YOUR OBJECTIVE » Reproduce the complete set of records exactly. No picture is to appear in the copy.

*** RECORDS Section Begins ***

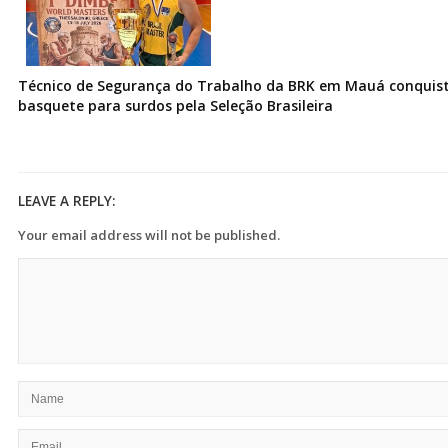
Técnico de Segurança do Trabalho da BRK em Mauá conquist
basquete para surdos pela Seleção Brasileira
LEAVE A REPLY:
Your email address will not be published.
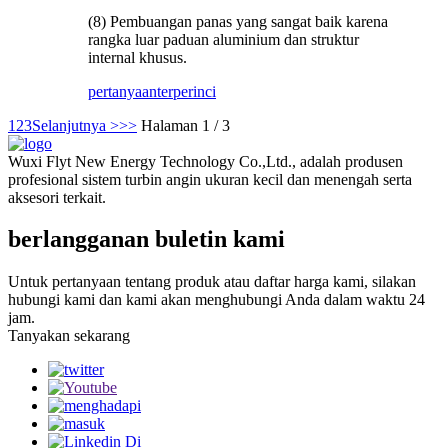
(8) Pembuangan panas yang sangat baik karena
rangka luar paduan aluminium dan struktur
internal khusus.
pertanyaan
terperinci
1
2
3
Selanjutnya >
>>
Halaman 1 / 3
Wuxi Flyt New Energy Technology Co.,Ltd., adalah produsen
profesional sistem turbin angin ukuran kecil dan menengah serta
aksesori terkait.
berlangganan buletin kami
Untuk pertanyaan tentang produk atau daftar harga kami, silakan
hubungi kami dan kami akan menghubungi Anda dalam waktu 24
jam.
Tanyakan sekarang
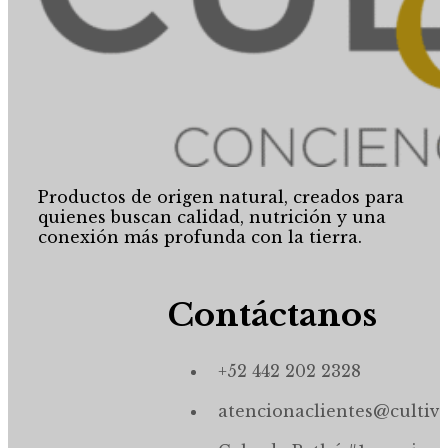
Productos de origen natural, creados para
quienes buscan calidad, nutrición y una
conexión más profunda con la tierra.
Contáctanos
+52 442 202 2328
atencionaclientes@cultiv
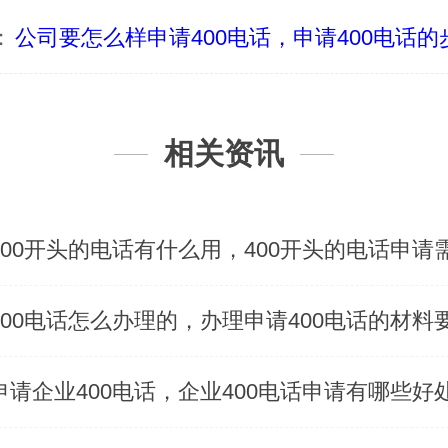
：
公司要怎么样申请400电话，申请400电话的步
相关资讯
申请企业400电话，企业400电话申请有哪些好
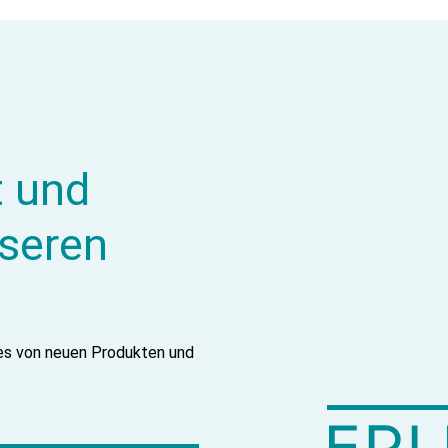
t und
nseren
tes von neuen Produkten und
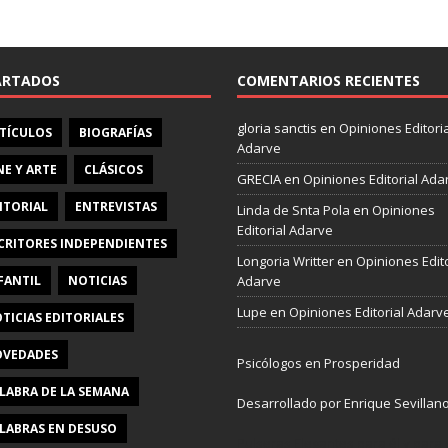
e
b
o
o
ARTADOS
COMENTARIOS RECIENTES
k
gloria sanctis
en
Opiniones Editoria
TÍCULOS
BIOGRAFÍAS
Adarve
NE Y ARTE
CLÁSICOS
GRECIA
en
Opiniones Editorial Ada
ITORIAL
ENTREVISTAS
Linda de Snta Pola
en
Opiniones
Editorial Adarve
CRITORES INDEPENDIENTES
Longoria Writter
en
Opiniones Edito
FANTIL
NOTICIAS
Adarve
Lupe
en
Opiniones Editorial Adarv
TICIAS EDITORIALES
VEDADES
Psicólogos en Prosperidad
LABRA DE LA SEMANA
Desarrollado por Enrique Sevillan
LABRAS EN DESUSO
Pulseras Elegantes para él y para e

*** RECORDS Section Ends ***

ANSWER TO THE EXERCISE »
Técnico de Segurança do Trabalho da BRK em Mauá conquist
basquete para surdos pela Seleção Brasileira
LEAVE A REPLY:
Your email address will not be published.
(8) Pembuangan panas yang sangat baik karena
rangka luar paduan aluminium dan struktur
internal khusus.
pertanyaan
terperinci
1
2
3
Selanjutnya >
>>
Halaman 1 / 3
Wuxi Flyt New Energy Technology Co.,Ltd., adalah produsen
profesional sistem turbin angin ukuran kecil dan menengah serta
aksesori terkait.
berlangganan buletin kami
Untuk pertanyaan tentang produk atau daftar harga kami, silakan
hubungi kami dan kami akan menghubungi Anda dalam waktu 24
jam.
Tanyakan sekarang
Productos de origen natural, creados para
quienes buscan calidad, nutrición y una
conexión más profunda con la tierra.
Contáctanos
+52 442 202 2328
atencionaclientes@cultiv
：
公司要怎么样申请400电话，申请400电话的步
相关资讯
申请企业400电话，企业400电话申请有哪些好
t und
nseren
tes von neuen Produkten und
e
b
o
o
ARTADOS
COMENTARIOS RECIENTES
k
gloria sanctis
en
Opiniones Editoria
TÍCULOS
BIOGRAFÍAS
Adarve
NE Y ARTE
CLÁSICOS
GRECIA
en
Opiniones Editorial Ada
ITORIAL
ENTREVISTAS
Linda de Snta Pola
en
Opiniones
Editorial Adarve
CRITORES INDEPENDIENTES
Longoria Writter
en
Opiniones Edito
FANTIL
NOTICIAS
Adarve
Lupe
en
Opiniones Editorial Adarv
TICIAS EDITORIALES
VEDADES
Psicólogos en Prosperidad
LABRA DE LA SEMANA
Desarrollado por Enrique Sevillan
LABRAS EN DESUSO
Pulseras Elegantes para él y para e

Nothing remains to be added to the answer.